LSTM Networks

LSTM (Long Short Term Memory) networks are a special type of RNN (Recurrent Neural Network) that is structured to remember and predict based on long-term dependencies that are trained with time-series data. An LSTM repeating module has four interacting components.

The LSTM is trained (parameters adjusted) with an input window of prior data and minimized difference between the predicted and next measured value. Sequential methods predict just one next value based on the window of prior data. When there is contextual data (before and after) the desired prediction point, a Convolutional Neural Network (CNN) may improve performance with fewer resources to train and deploy the network.

Data Preparation

Data preparation for LSTM networks involves consolidation, cleansing, separating the input window and output, scaling, and data division for training and validation.

  • Consolidation - consolidation is the process of combining disparate data (Excel spreadsheet, PDF report, database, cloud storage) into a single repository.
  • Data Cleansing - bad data should be removed and may include outliers, missing entries, failed sensors, or other types of missing or corrupted information.
  • Inputs and Outputs - data is separated into inputs (prior time-series window) and outputs (predicted next value). The inputs are fed into a series of functions to produce the output prediction. The squared difference between the predicted output and the measured output is a typical loss (objective) function for fitting.
  • Scaling - scaling all data (inputs and outputs) to a range of 0-1 can improve the training process.
  • Training and Validation - data is divided into training (e.g. 80%) and validation (e.g. 20%) sets so that the model fit can be evaluated independently of the training. Cross-validation is an approach to divide the training data into multiple sets that are fit separately. The parameter consistency is compared between the multiple models.

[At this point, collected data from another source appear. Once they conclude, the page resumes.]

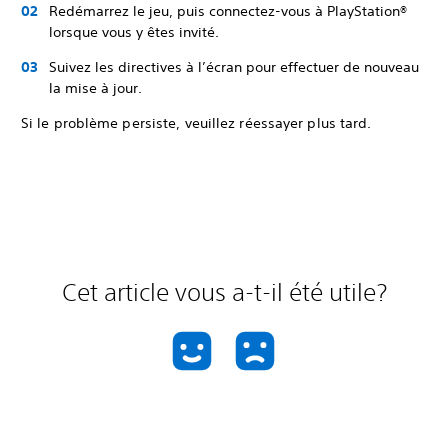
Redémarrez le jeu, puis connectez-vous à PlayStation®
lorsque vous y êtes invité.
Suivez les directives à l’écran pour effectuer de nouveau
la mise à jour.
Si le problème persiste, veuillez réessayer plus tard.
Cet article vous a-t-il été utile?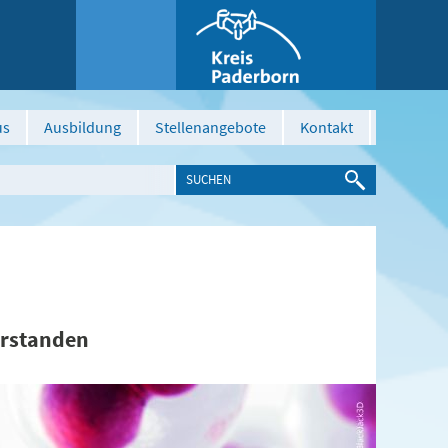
us
Ausbildung
Stellenangebote
Kontakt
erstanden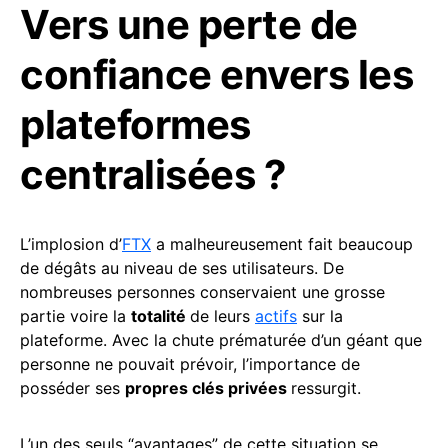
Vers une perte de
confiance envers les
plateformes
centralisées ?
L’implosion d’
FTX
a malheureusement fait beaucoup
de dégâts au niveau de ses utilisateurs. De
nombreuses personnes conservaient une grosse
partie voire la
totalité
de leurs
actifs
sur la
plateforme. Avec la chute prématurée d’un géant que
personne ne pouvait prévoir, l’importance de
posséder ses
propres clés privées
ressurgit.
L’un des seuls “avantages” de cette situation se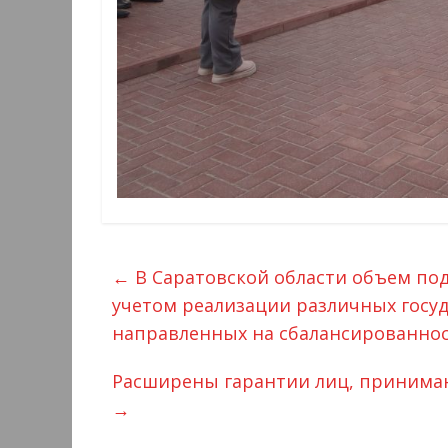
←
В Саратовской области объем по
учетом реализации различных госуд
направленных на сбалансированност
Расширены гарантии лиц, принима
→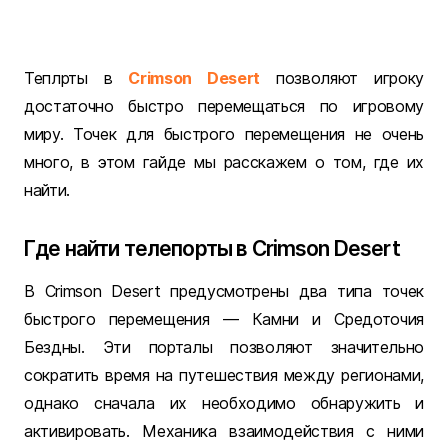
Теплрты в
Crimson Desert
позволяют игроку
достаточно быстро перемещаться по игровому
миру. Точек для быстрого перемещения не очень
много, в этом гайде мы расскажем о том, где их
найти.
Где найти телепорты в Crimson Desert
В
Crimson Desert
предусмотрены два типа точек
быстрого перемещения — Камни и Средоточия
Бездны. Эти порталы позволяют значительно
сократить время на путешествия между регионами,
однако сначала их необходимо обнаружить и
активировать. Механика взаимодействия с ними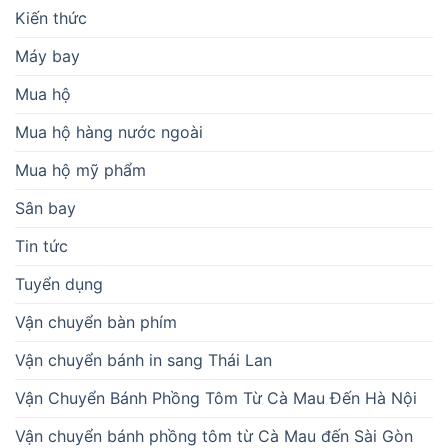
Kiến thức
Máy bay
Mua hộ
Mua hộ hàng nước ngoài
Mua hộ mỹ phẩm
Sân bay
Tin tức
Tuyển dụng
Vận chuyển bàn phím
Vận chuyển bánh in sang Thái Lan
Vận Chuyển Bánh Phồng Tôm Từ Cà Mau Đến Hà Nội
Vận chuyển bánh phồng tôm từ Cà Mau đến Sài Gòn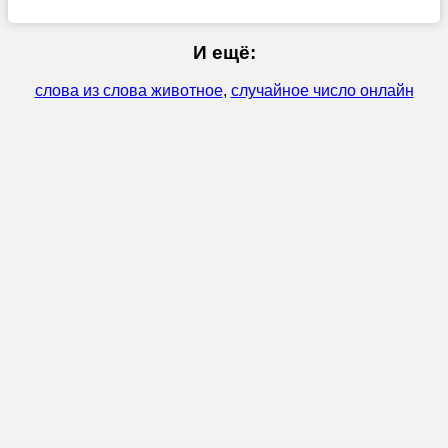
И ещё:
слова из слова животное
,
случайное число онлайн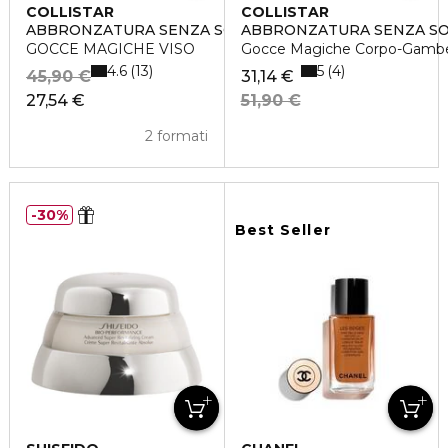
COLLISTAR
COLLISTAR
ABBRONZATURA SENZA SOLE
ABBRONZATURA SENZA S
GOCCE MAGICHE VISO
Gocce Magiche Corpo-Gamb
4.6
5
13
4
45,90 €
31,14 €
27,54 €
51,90 €
2 formati
30%
Best Seller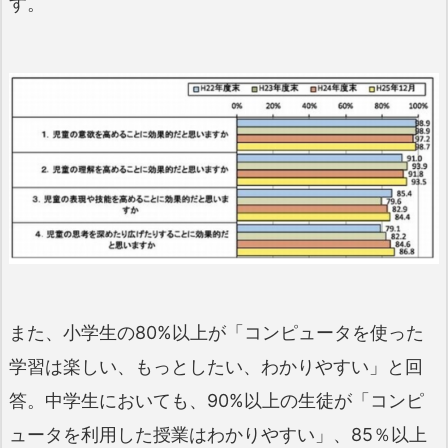
す。
また、小学生の80%以上が「コンピュータを使った
学習は楽しい、もっとしたい、わかりやすい」と回
答。中学生においても、90%以上の生徒が「コンピ
ュータを利用した授業はわかりやすい」、85％以上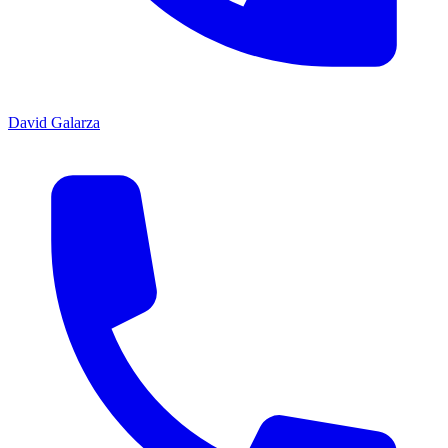
David Galarza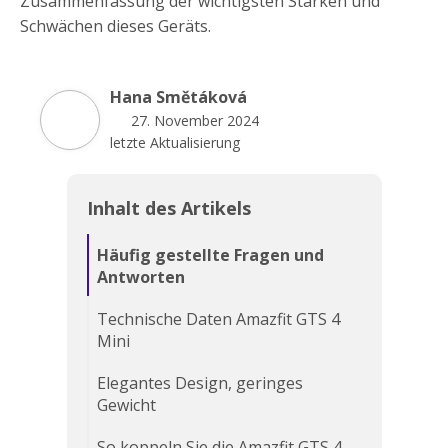
Zusammenfassung der wichtigsten Stärken und
Schwächen dieses Geräts.
Hana Smětáková
27. November 2024
letzte Aktualisierung
Inhalt des Artikels
Häufig gestellte Fragen und
Antworten
Technische Daten Amazfit GTS 4
Mini
Elegantes Design, geringes
Gewicht
So koppeln Sie die Amazfit GTS 4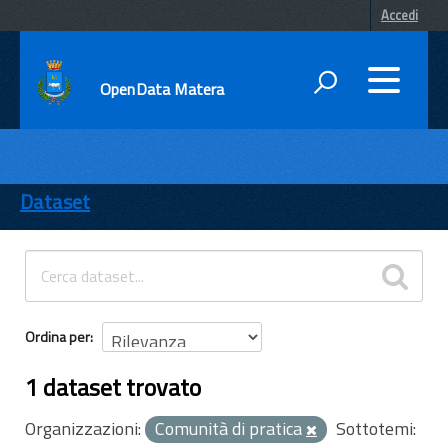
Accedi
OpenData Matera
DATI
ENTI
Dataset
TEMI
INFORMAZIONI
Ordina per
1 dataset trovato
Organizzazioni:
Comunità di pratica
Sottotemi: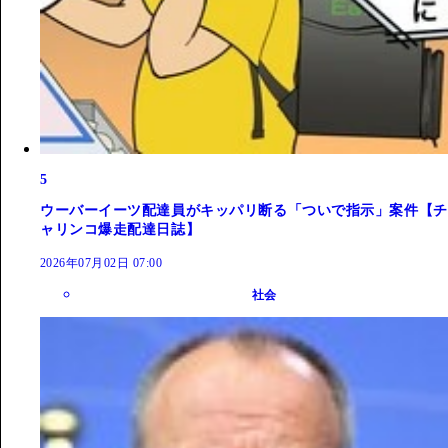
5
ウーバーイーツ配達員がキッパリ断る「ついで指示」案件【チ
ャリンコ爆走配達日誌】
2026年07月02日 07:00
社会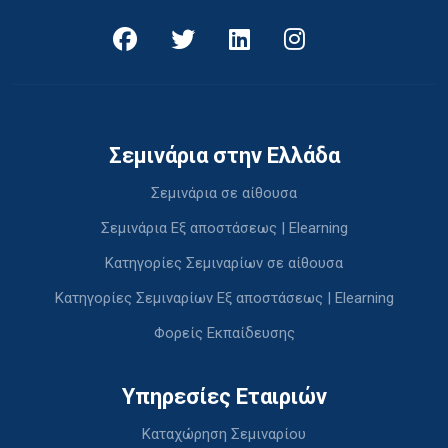
Σεμινάρια στην Ελλάδα
Σεμινάρια σε αίθουσα
Σεμινάρια Εξ αποστάσεως | Elearning
Κατηγορίες Σεμιναρίων σε αίθουσα
Κατηγορίες Σεμιναρίων Εξ αποστάσεως | Elearning
Φορείς Εκπαίδευσης
Υπηρεσίες Εταιριών
Καταχώρηση Σεμιναρίου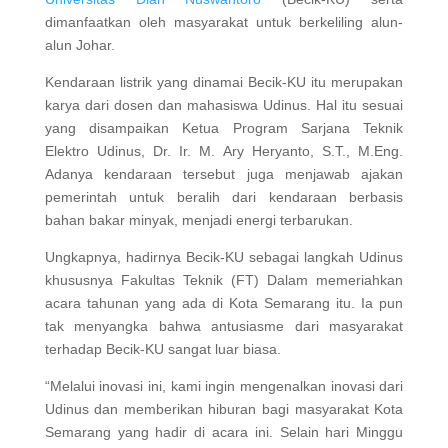
dimanfaatkan oleh masyarakat untuk berkeliling alun-
alun Johar.
Kendaraan listrik yang dinamai Becik-KU itu merupakan
karya dari dosen dan mahasiswa Udinus. Hal itu sesuai
yang disampaikan Ketua Program Sarjana Teknik
Elektro Udinus, Dr. Ir. M. Ary Heryanto, S.T., M.Eng.
Adanya kendaraan tersebut juga menjawab ajakan
pemerintah untuk beralih dari kendaraan berbasis
bahan bakar minyak, menjadi energi terbarukan.
Ungkapnya, hadirnya Becik-KU sebagai langkah Udinus
khususnya Fakultas Teknik (FT) Dalam memeriahkan
acara tahunan yang ada di Kota Semarang itu. Ia pun
tak menyangka bahwa antusiasme dari masyarakat
terhadap Becik-KU sangat luar biasa.
“Melalui inovasi ini, kami ingin mengenalkan inovasi dari
Udinus dan memberikan hiburan bagi masyarakat Kota
Semarang yang hadir di acara ini. Selain hari Minggu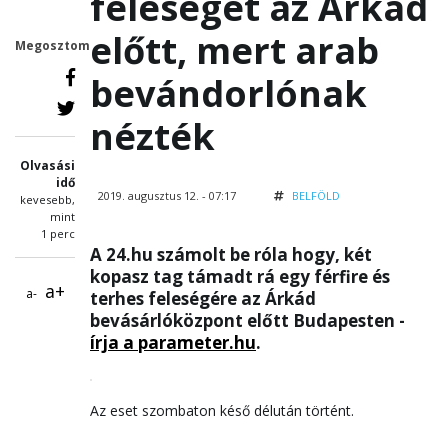
feleségét az Árkád
előtt, mert arab
Megosztom
bevándorlónak
nézték
Olvasási
idő
2019. augusztus 12. - 07:17
BELFÖLD
kevesebb,
mint
1 perc
A 24.hu számolt be róla hogy, két
kopasz tag támadt rá egy férfire és
a+
a-
terhes feleségére az Árkád
bevásárlóközpont előtt Budapesten -
írja a parameter.hu
.
Az eset szombaton késő délután történt.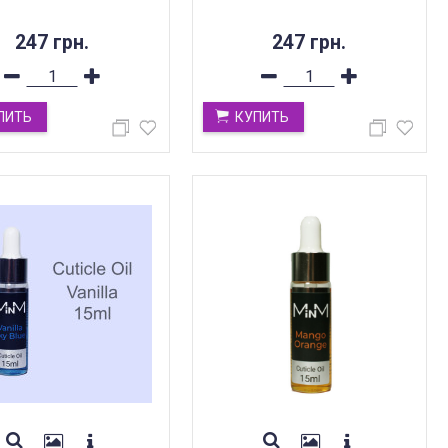
247 грн.
247 грн.
ПИТЬ
КУПИТЬ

Data Generation and Preparation

import numpy as np
import matplotlib.pyplot as plt

# Generate data
n = 500
t = np.linspace(0,20.0*np.pi,n)
X = np.sin(t) # X is already between -1 and 1, scaling normally needed

Once the data is created, it is converted to a form that can be used by Keras and Tensorflow for training and prediction.

# Set window of past points for LSTM model
window = 10

# Split 80/20 into train/test data
last = int(n/5.0)
Xtrain = X[:-last]
Xtest = X[-last-window:]

# Store window number of points as a sequence
xin = []
next_X = []
for i in range(window,len(Xtrain)):
    xin.append(Xtrain[i-window:i])
    next_X.append(Xtrain[i])

# Reshape data to format for LSTM
xin, next_X = np.array(xin), np.array(next_X)
xin = xin.reshape(xin.shape[0], xin.shape[1], 1)

LSTM Model Build

An LSTM network relates the input data window to outputs with layers. Instead of just one layer, LSTMs often have multiple layers.

from keras.models import Sequential
from keras.layers import Dense
from keras.layers import LSTM
from keras.layers import Dropout

# Initialize LSTM model
m = Sequential()
m.add(LSTM(units=50, return_sequences=True, input_shape=(xin.shape[1],1)))
m.add(Dropout(0.2))
m.add(LSTM(units=50))
m.add(Dropout(0.2))
m.add(Dense(units=1))
m.compile(optimizer = 'adam', loss = 'mean_squared_error')

LSTM Model Training

# Fit LSTM model
history = m.fit(xin, next_X, epochs = 50, batch_size = 50,verbose=0)

plt.figure()
plt.ylabel('loss'); plt.xlabel('epoch')
plt.semilogy(history.history['loss'])

LSTM Prediction Validation

The validation test set assesses the ability of the neural network to predict based on new conditions that were not part of the training set. The validation is performed with the last 20% of the data that was separated from the beginning 80% of data.

# Store "window" points as a sequence
xin = []
next_X1 = []
for i in range(window,len(Xtest)):
    xin.append(Xtest[i-window:i])
    next_X1.append(Xtest[i])

# Reshape data to format for LSTM
xin, next_X1 = np.array(xin), np.array(next_X1)
xin = xin.reshape((xin.shape[0], xin.shape[1], 1))

# Predict the next value (1 step ahead)
X_pred = m.predict(xin)

# Plot prediction vs actual for test data
plt.figure()
plt.plot(X_pred,':',label='LSTM')
plt.plot(next_X1,'--',label='Actual')
plt.legend()

LSTM Forecast Validation

When performing the validation it is also important to determine how the model performs with without measurements when it uses prior predictions to predict the next outcome. This is important to determine how well the model performs in a predictive application such as model predictive control where the model is projected forward over the control horizon to determine the sequence of optimal manipulated variable moves and possible future constraint violation. Generating predictions without measurement feedback is a forecast.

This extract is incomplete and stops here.